Continuing with the diversification of its clean energy business, the Russian state atomic energy corporation Rosatom’s subsidiary Uranium One Holding has entered into an agreement with the Bolivian state-run company YLB (Lithium Deposits of Bolivia, Yacimientos de Litio Bolivianos) for the construction of a lithium carbonate mining and production complex in the Potosí Department of Bolivia, Rosatom said earlier this month.
A Rosatom statement said that Bolivia has the most abundant lithium reserves in the world, and this joint project will enable the creation of a complete production chain from mining lithium raw materials to deriving a marketable product.
“Today lithium is in the mainstream of the green economy; it is a critical element for the development of energy storage systems which have already been used on a large scale in a number of high-tech industries,” the statement said.

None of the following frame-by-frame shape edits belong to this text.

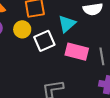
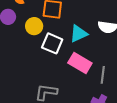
white square: (44, 41) -> (52, 43), turned 30

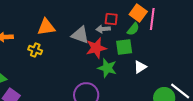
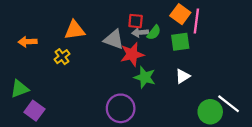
red square: (111, 19) -> (136, 21), moved
green semicircle: (133, 29) -> (154, 33), moved
green square: (124, 47) -> (180, 42), moved
yellow cross: (35, 50) -> (62, 57), turned 32

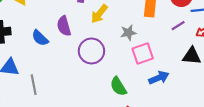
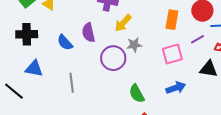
gray star: (128, 33) -> (134, 45), moved
pink square: (143, 54) -> (172, 54), moved
gray line: (34, 85) -> (72, 83), moved

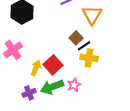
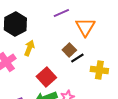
yellow cross: (89, 58) -> (99, 70), moved
yellow arrow: (36, 68) -> (29, 48), moved

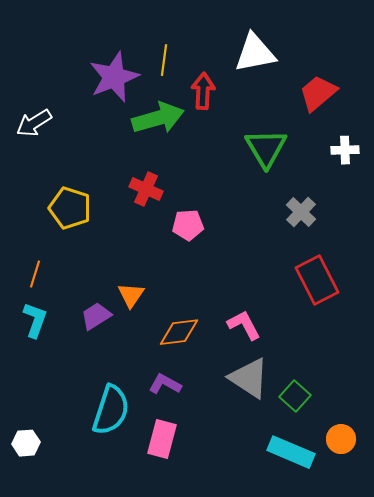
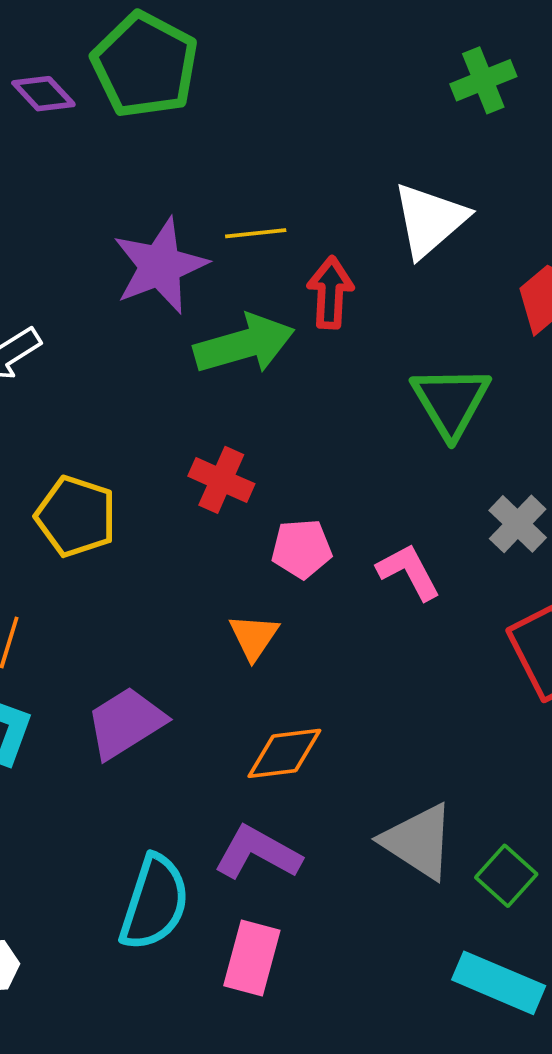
white triangle: (255, 53) -> (430, 220), turned -30
yellow line: (164, 60) -> (256, 233), turned 76
orange triangle: (131, 295) -> (254, 637), moved
purple trapezoid: (96, 316) -> (126, 723), size x1.4
pink L-shape: (244, 325) -> (409, 572), moved
purple L-shape: (165, 384) -> (258, 853), size x1.4

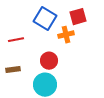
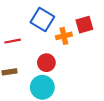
red square: (78, 17) -> (84, 25), moved

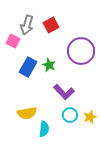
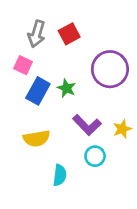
pink square: (13, 41) -> (23, 65), moved
yellow semicircle: (27, 113) -> (37, 138), moved
yellow star: (90, 117) -> (122, 129), moved

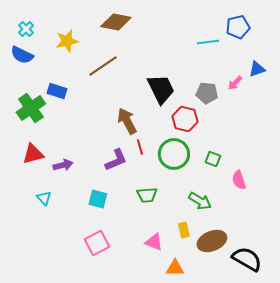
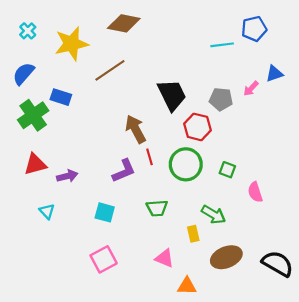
yellow star: (67, 41) -> (72, 44), size x1.4
blue semicircle: (22, 55) -> (23, 74), moved, turned 105
yellow rectangle: (184, 230) -> (193, 234), moved
black semicircle: (247, 259) -> (278, 264), moved

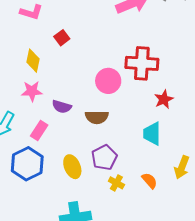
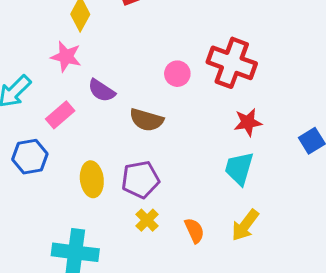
pink circle: (108, 81) -> (177, 74), size x0.7
cyan trapezoid: (152, 134) -> (239, 168), moved
blue hexagon: (27, 164) -> (30, 157), size x0.7

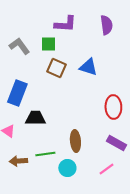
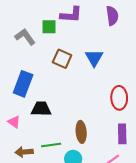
green square: (48, 44) -> (49, 27), moved
blue triangle: (88, 67) -> (94, 58), turned 42
purple rectangle: (116, 143) -> (122, 134), turned 60

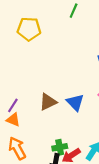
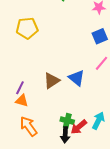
yellow pentagon: (29, 29) -> (27, 28), moved
green cross: (60, 147) -> (67, 121), turned 32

“For Rosatom this is the first large-scale foreign project in the field of lithium production with investments of about 600 million dollars. It is planned to build an industrial complex with a capacity of 25 thousand tons of lithium carbonate per year to be expanded based on the results of geological exploration activities. Additionally, Rosatom will provide training of qualified personnel,” Rosatom’s First Deputy Director General for Development and International Business, Kirill Komarov, said in a statement.
Rosatom said that its subsidiary Uranium One Group was awarded the agreement as a result of its participation in YLB’s International Competition of Direct Lithium Sorption Extraction Technologies.
Lithium mining will rely on the Russian direct sorption extraction technology which has already proved to be highly cost efficient and environmentally friendly, the statement added.
A newly constructed radiopharmaceuticals production complex in Bolivia, built with the assistance Rosatom, started supplying radiopharmaceuticals in March this year to the network of nuclear medicine centres in the country
This cyclotron complex is part of the Center for Nuclear Technology Research and Development (CNTRD), the landmark project being implemented in the framework of the bilateral cooperation between Russia and Bolivia. The CNTRD is being constructed in El Alto, at an altitude of 4,000 meters above sea level.
The cyclotron facility benefits the Bolivian healthcare system as it provides domestic production of the whole range of radiopharmaceuticals required for clinical examination of over 5,000 patients a year. In future, the facility will allow the substitution of all the radiopharmaceuticals which Bolivia has to import now.
The lithium production agreement signing ceremony was attended by, among others, the Bolivian President Luis Arce Catacora, Bolivia’s Energy Minister Franklin Molina Ortiz, President of YLB Carlos Ramos, and Uranium One subsidiary Lithium One Bolivia’s President Jorge Alberto Roca Kauffmann, the statement said.